■ WHAT IS EXPECTED ■
Write out exactly the lines below that run from the one containing "5. Third Party Links" through the one containing "advertisements, products, goods, or", both included, with no other lines.

Saved entries:
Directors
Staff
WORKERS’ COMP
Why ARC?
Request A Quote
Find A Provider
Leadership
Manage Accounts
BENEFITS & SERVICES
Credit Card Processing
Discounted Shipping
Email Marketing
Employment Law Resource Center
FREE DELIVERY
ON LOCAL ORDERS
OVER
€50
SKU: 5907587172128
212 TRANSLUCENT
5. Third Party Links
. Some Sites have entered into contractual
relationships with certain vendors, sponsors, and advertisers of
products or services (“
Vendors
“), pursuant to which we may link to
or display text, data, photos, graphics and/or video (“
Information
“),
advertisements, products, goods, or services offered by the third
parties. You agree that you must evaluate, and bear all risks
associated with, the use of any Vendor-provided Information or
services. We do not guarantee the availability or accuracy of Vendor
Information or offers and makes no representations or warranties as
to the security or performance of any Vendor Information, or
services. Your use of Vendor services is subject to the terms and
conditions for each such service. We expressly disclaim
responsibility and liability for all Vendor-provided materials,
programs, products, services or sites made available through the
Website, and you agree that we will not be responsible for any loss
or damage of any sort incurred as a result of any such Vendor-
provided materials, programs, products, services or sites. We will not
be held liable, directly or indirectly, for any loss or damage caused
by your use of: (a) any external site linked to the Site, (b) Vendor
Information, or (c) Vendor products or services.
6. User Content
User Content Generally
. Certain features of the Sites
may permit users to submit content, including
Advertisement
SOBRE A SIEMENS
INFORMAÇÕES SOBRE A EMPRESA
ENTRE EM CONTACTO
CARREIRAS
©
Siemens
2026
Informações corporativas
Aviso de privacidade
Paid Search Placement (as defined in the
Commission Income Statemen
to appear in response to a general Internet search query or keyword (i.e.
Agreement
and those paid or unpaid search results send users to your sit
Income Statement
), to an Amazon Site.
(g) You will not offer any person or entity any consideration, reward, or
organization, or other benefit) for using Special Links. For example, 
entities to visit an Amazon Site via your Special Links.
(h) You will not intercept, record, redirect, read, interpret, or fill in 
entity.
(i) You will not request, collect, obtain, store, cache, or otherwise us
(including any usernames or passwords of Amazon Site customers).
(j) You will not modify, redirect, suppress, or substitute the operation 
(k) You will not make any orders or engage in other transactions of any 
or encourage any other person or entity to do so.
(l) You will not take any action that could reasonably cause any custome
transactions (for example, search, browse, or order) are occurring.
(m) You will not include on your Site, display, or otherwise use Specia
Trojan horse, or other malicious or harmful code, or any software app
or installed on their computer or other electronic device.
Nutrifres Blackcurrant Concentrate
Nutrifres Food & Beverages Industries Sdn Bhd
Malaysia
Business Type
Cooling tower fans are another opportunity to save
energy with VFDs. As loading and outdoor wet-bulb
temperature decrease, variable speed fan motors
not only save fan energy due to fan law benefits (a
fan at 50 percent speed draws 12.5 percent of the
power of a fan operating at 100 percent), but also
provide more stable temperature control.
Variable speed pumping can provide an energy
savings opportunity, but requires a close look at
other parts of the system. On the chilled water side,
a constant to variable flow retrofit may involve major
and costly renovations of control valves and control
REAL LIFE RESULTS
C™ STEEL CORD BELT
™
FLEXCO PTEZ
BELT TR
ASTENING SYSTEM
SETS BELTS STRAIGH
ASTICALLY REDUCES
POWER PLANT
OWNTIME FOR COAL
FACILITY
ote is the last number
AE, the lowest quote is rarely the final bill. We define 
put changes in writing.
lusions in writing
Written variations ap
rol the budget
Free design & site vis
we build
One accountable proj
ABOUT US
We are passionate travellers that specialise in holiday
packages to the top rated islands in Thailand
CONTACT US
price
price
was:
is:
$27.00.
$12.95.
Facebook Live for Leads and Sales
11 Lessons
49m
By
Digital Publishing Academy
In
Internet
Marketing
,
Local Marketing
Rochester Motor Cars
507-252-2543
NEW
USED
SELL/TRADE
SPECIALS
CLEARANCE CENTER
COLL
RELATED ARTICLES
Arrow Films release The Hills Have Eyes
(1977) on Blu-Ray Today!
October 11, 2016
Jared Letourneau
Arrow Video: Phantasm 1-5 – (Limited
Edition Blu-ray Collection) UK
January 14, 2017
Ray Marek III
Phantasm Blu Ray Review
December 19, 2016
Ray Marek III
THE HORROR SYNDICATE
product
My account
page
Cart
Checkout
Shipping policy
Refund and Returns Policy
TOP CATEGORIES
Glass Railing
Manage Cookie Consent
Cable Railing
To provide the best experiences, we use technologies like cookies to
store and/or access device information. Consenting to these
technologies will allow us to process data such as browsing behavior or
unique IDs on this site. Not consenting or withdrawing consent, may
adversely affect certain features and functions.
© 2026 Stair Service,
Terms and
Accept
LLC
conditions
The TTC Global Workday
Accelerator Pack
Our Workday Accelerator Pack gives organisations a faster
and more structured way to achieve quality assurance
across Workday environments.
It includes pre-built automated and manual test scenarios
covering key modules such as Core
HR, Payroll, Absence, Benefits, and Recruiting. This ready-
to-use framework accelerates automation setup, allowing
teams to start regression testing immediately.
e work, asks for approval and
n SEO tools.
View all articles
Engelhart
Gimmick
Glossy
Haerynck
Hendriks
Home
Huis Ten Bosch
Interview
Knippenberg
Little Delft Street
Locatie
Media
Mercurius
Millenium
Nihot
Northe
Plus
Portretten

■ SOLUTION ■
5. Third Party Links
. Some Sites have entered into contractual
relationships with certain vendors, sponsors, and advertisers of
products or services (“
Vendors
“), pursuant to which we may link to
or display text, data, photos, graphics and/or video (“
Information
“),
advertisements, products, goods, or services offered by the third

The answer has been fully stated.